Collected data
BEGIN

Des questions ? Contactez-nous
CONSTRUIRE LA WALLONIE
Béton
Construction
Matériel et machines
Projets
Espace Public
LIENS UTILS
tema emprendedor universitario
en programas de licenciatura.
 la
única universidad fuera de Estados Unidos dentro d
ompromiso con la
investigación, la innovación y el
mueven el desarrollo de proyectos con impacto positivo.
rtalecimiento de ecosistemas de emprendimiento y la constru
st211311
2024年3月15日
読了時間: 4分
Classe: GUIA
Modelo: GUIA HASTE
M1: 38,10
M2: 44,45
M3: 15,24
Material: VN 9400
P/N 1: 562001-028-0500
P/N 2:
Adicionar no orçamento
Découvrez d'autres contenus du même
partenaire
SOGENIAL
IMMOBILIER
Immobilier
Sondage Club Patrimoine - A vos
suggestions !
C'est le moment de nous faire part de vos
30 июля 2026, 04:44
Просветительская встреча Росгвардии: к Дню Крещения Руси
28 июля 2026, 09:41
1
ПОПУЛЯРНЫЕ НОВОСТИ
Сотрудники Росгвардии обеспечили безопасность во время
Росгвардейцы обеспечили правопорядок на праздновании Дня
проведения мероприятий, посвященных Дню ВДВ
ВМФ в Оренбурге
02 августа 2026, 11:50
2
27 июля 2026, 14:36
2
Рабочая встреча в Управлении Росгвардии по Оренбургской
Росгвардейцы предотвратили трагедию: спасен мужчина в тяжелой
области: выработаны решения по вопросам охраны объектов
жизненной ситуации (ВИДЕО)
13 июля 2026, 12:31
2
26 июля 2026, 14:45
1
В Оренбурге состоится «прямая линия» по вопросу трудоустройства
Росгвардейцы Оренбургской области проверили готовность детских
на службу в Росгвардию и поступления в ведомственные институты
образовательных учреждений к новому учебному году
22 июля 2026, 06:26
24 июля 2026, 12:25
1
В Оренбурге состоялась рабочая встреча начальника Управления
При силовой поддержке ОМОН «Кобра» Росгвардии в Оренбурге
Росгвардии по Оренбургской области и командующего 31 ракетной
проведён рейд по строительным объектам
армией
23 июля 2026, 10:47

END

What is needed
Beginning at the line with "en programas de licenciatura." and ending at the line with "ПОПУЛЯРНЫЕ НОВОСТИ", reproduce each line of the data above exactly, and add no other lines.

Output of the task
en programas de licenciatura.
 la
única universidad fuera de Estados Unidos dentro d
ompromiso con la
investigación, la innovación y el
mueven el desarrollo de proyectos con impacto positivo.
rtalecimiento de ecosistemas de emprendimiento y la constru
st211311
2024年3月15日
読了時間: 4分
Classe: GUIA
Modelo: GUIA HASTE
M1: 38,10
M2: 44,45
M3: 15,24
Material: VN 9400
P/N 1: 562001-028-0500
P/N 2:
Adicionar no orçamento
Découvrez d'autres contenus du même
partenaire
SOGENIAL
IMMOBILIER
Immobilier
Sondage Club Patrimoine - A vos
suggestions !
C'est le moment de nous faire part de vos
30 июля 2026, 04:44
Просветительская встреча Росгвардии: к Дню Крещения Руси
28 июля 2026, 09:41
1
ПОПУЛЯРНЫЕ НОВОСТИ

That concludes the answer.